Cosentino writes, “According to the Alliance to Counter Crime Online, drugs sales on these platforms fall into two categories: Illegal narcotics like heroin, cocaine and fentanyl, sold by individuals and criminal syndicates, and controlled substances such as opioid painkillers sold without prescriptions by rogue online pharmacies. Social media algorithms enable the targeting of specific populations who are likely to want the products they are hawking.”

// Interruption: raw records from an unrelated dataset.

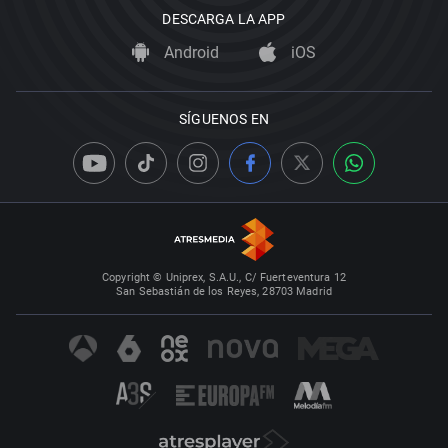
DESCARGA LA APP
Android
iOS
SÍGUENOS EN
Copyright © Uniprex, S.A.U., C/ Fuerteventura 12
San Sebastián de los Reyes, 28703 Madrid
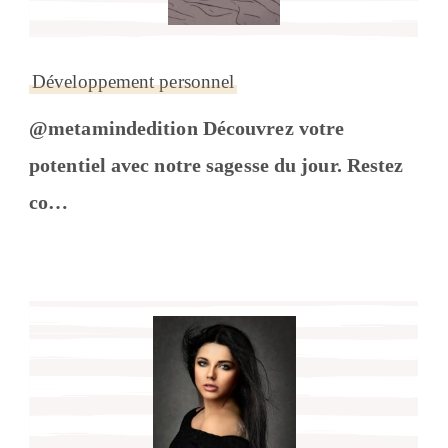
Développement personnel
@metamindedition Découvrez votre
potentiel avec notre sagesse du jour. Restez
co…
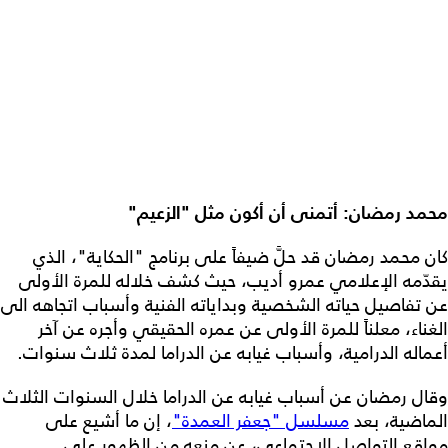
محمد رمضان: أتمنى أن أكون مثل "الزعيم"
كان محمد رمضان قد حلَّ ضيفاً على برنامج "الحكاية"، الذي
يقدّمه الإعلامي عمرو أديب، حيث كشف خلاله للمرة الأولى
عن تفاصيل حياته الشخصية وبداياته الفنية وأسباب اتجاهه الى
الغناء، معلناً للمرة الأولى عن عمره الحقيقي وأجره عن آخر
أعماله الدرامية، وأسباب غيابه عن الدراما لمدة ثلاث سنوات.
وقال رمضان عن أسباب غيابه عن الدراما خلال السنوات الثلاث
الماضية، بعد
مسلسل "جعفر العمدة"
، إن ما أشيع على
مواقع التواصل الاجتماعي، عن منعه من الظهور على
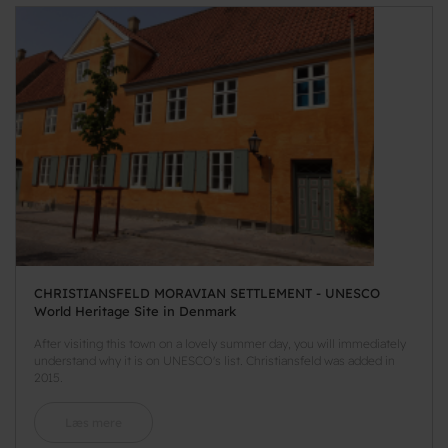
CHRISTIANSFELD MORAVIAN SETTLEMENT - UNESCO
World Heritage Site in Denmark
After visiting this town on a lovely summer day, you will immediately
understand why it is on UNESCO's list. Christiansfeld was added in
2015.
Læs mere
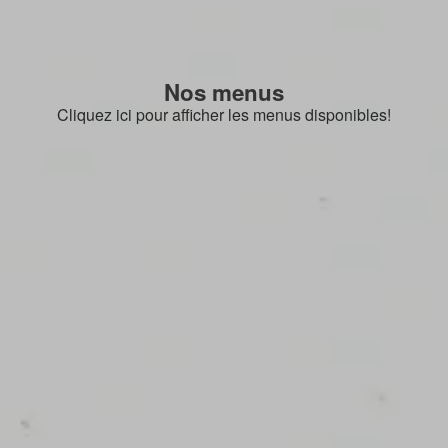
Nos menus
Cliquez ici pour afficher les menus disponibles!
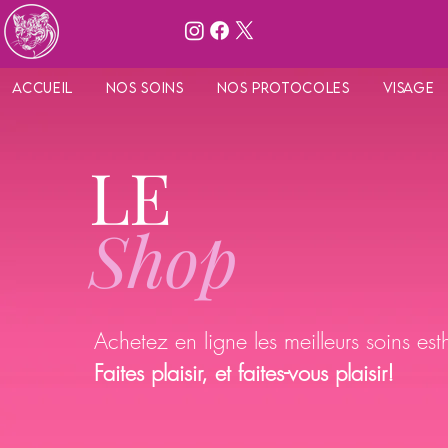
Accueil
Nos Soins
Nos protocoles
Visage
LE
Shop
Achetez en ligne les meilleurs soins esth
Faites plaisir, et faites-vous plaisir!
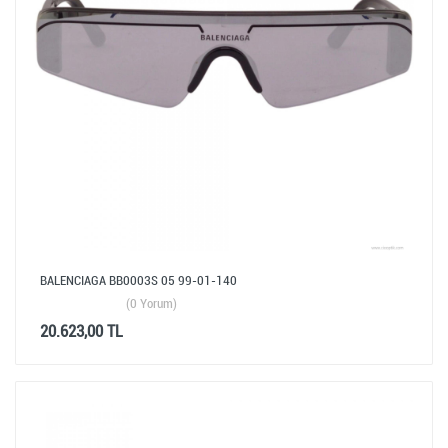
BALENCIAGA BB0003S 05 99-01-140
(0 Yorum)
20.623,00 TL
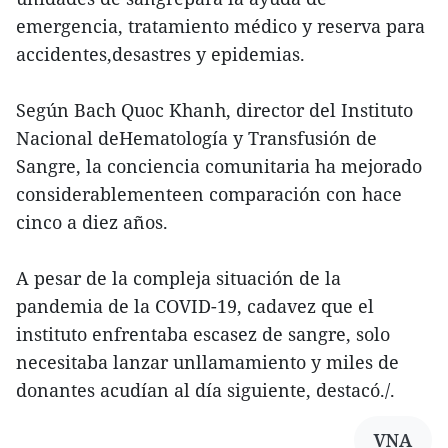
emergencia, tratamiento médico y reserva para
accidentes,desastres y epidemias.
Según Bach Quoc Khanh, director del Instituto
Nacional deHematología y Transfusión de
Sangre, la conciencia comunitaria ha mejorado
considerablementeen comparación con hace
cinco a diez años.
A pesar de la compleja situación de la
pandemia de la COVID-19, cadavez que el
instituto enfrentaba escasez de sangre, solo
necesitaba lanzar unllamamiento y miles de
donantes acudían al día siguiente, destacó./.
VNA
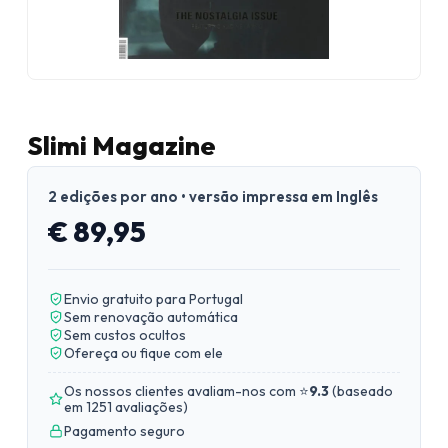
Slimi Magazine
2 edições por ano • versão impressa em Inglês
€ 89,95
Envio gratuito para Portugal
Sem renovação automática
Sem custos ocultos
Ofereça ou fique com ele
Os nossos clientes avaliam-nos com ⭐
9.3
(
baseado
em 1251 avaliações
)
Pagamento seguro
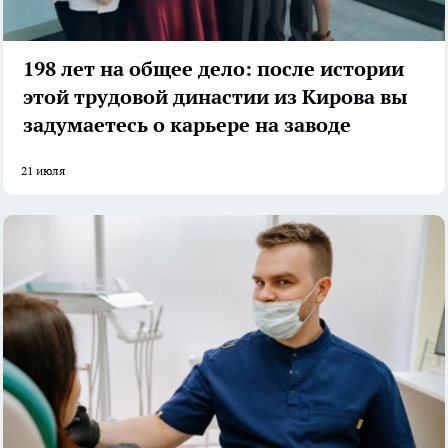
198 лет на общее дело: после истории
этой трудовой династии из Кирова вы
задумаетесь о карьере на заводе
21 июля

Rogue Pharmacy Warning Signs

Cosentino includes the following red flags of an online pharmacy:   

  • Prescription medicines are dispensed after the patient has completed an online questionnaire but there is no prescription submitted or contact with doctor
  • There is no toll-free phone number or street address for the internet drug outlet on their website, and the only way to communicate with them is by e-mail
  • No pharmacist consultation is available either by phone or secure web-based communication
  • They ship prescription drugs worldwide or are located outside of the U.S.
  • Their prices seem outlandishly inexpensive

Baney explains, “Consumers are way too trusting when it comes to purchasing services or products online, including medication. Taking an anonymous vendor’s word about safety and efficacy is putting your health in their hands, even if you have no idea who they are.”

She adds this very straightforward and very wise advice: “Verify before you buy, and don’t buy medications from social media companies and online marketplaces.”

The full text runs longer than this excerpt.